Наверное, обращение к воспитаннице было проявлением трусости, но, с другой стороны, ее воспитанница была важнее, чем она или ее чувства. В конце концов, Лили на герцога работала, и об этом как раз не стоило забывать.

– Да! Я пойду за своей пелериной.

Роуз бегом бросилась наверх, оставив Лили и Маркуса на лестнице вдвоем.

– Вы хорошо выспались, я надеюсь? – спросил он.

Она посмотрела ему в глаза и невесело улыбнулась.

– Не очень хорошо, должна признаться. Слишком много мыслей.

И переживаний.

Он, судя по всему, испытал облегчение. Как будто он боялся, что она скажет что-то другое. Как может мужчина, который всегда считает себя правым, не понимать, какое влияние оказывает на окружающих? Или, если быть точнее, на одно конкретное лицо в его окружении, а именно на нее, Лили?

– Я тоже плохо спал. Нам надо кое-что обсудить.

Странно, но это его заявление не вызвало у нее тревоги. Вернее, куда большую тревогу у нее вызвал его вежливый тон. По его лицу она видела, что он чувствует примерно то же, что чувствует она.

Роуз вернулась до того, как Лили успела ответить. В руках у девочки были пелерина и кукла Мэгги.

– Я готова, – объявила она и встала между ними на ступеньку.

– Пойдем, – сказал герцог, бросив еще один быстрый взгляд на Лили.

В парке было много людей, что неудивительно при такой неожиданно хорошей погоде. Сегодня было по-весеннему солнечно.

– Жаль, что вчера не было солнца, – произнесла Лили. Они втроем шли по дорожке между клумбами.

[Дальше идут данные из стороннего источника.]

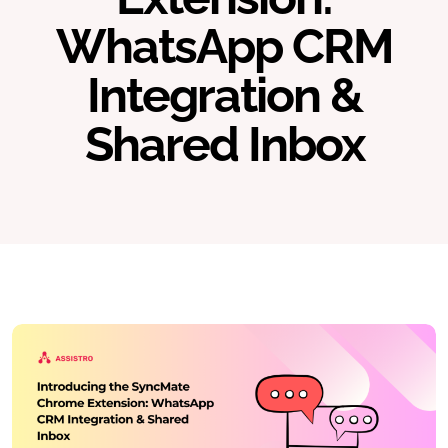
WhatsApp CRM
Integration &
Shared Inbox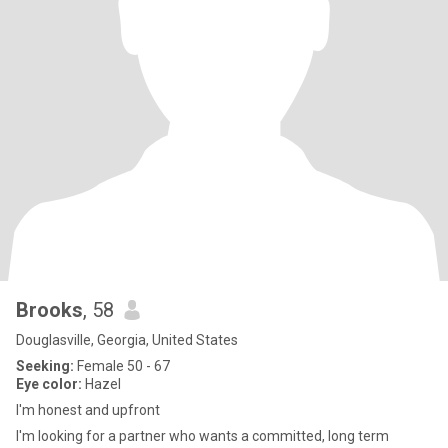
Brooks
, 58
Douglasville, Georgia, United States
Seeking:
Female 50 - 67
Eye color:
Hazel
I'm honest and upfront
I'm looking for a partner who wants a committed, long term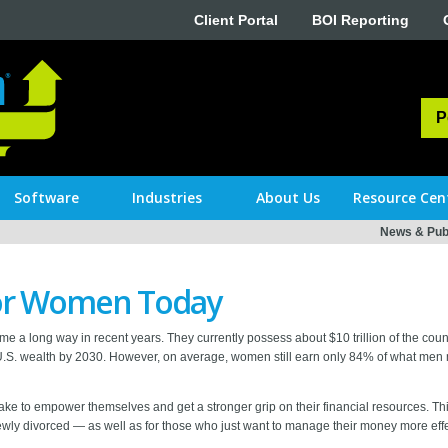
Client Portal
BOI Reporting
P
Software
Industries
About Us
Resource Cen
News & Publ
 for Women Today
e a long way in recent years. They currently possess about $10 trillion of the countr
l U.S. wealth by 2030. However, on average, women still earn only 84% of what men m
take to empower themselves and get a stronger grip on their financial resources. 
 newly divorced — as well as for those who just want to manage their money more effe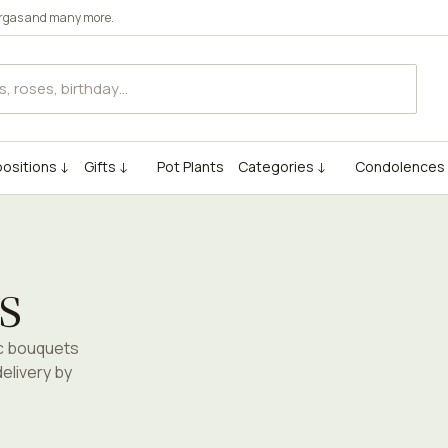
rgas
and many more.
ositions ↓
Gifts ↓
Pot Plants
Categories ↓
Condolences
s
ic bouquets
elivery by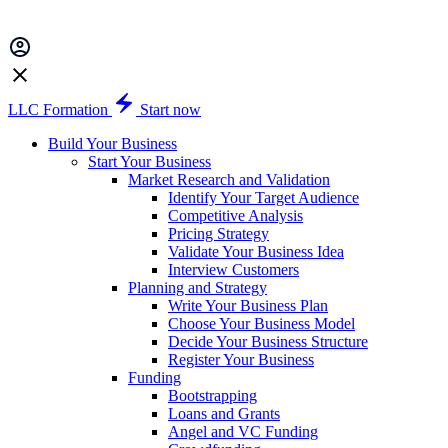
LLC Formation
Start now
Build Your Business
Start Your Business
Market Research and Validation
Identify Your Target Audience
Competitive Analysis
Pricing Strategy
Validate Your Business Idea
Interview Customers
Planning and Strategy
Write Your Business Plan
Choose Your Business Model
Decide Your Business Structure
Register Your Business
Funding
Bootstrapping
Loans and Grants
Angel and VC Funding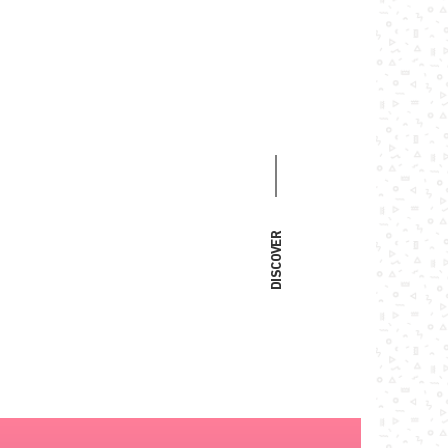
DISCOVER
faith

– Единственное, что было не в нашей власти, это погода, – проговорил герцог. – А все остальное было безупречно.

– За исключением одной девочки, – как бы невзначай обмолвилась Роуз.

– Какой девочки? – одновременно спросили герцог и Лили.

– Той, что назвала меня бастардом. – Роуз пожала плечами. По-видимому, эту привычку она переняла у отца. Если бы с такой же быстротой и легкостью она запоминала названия цветов!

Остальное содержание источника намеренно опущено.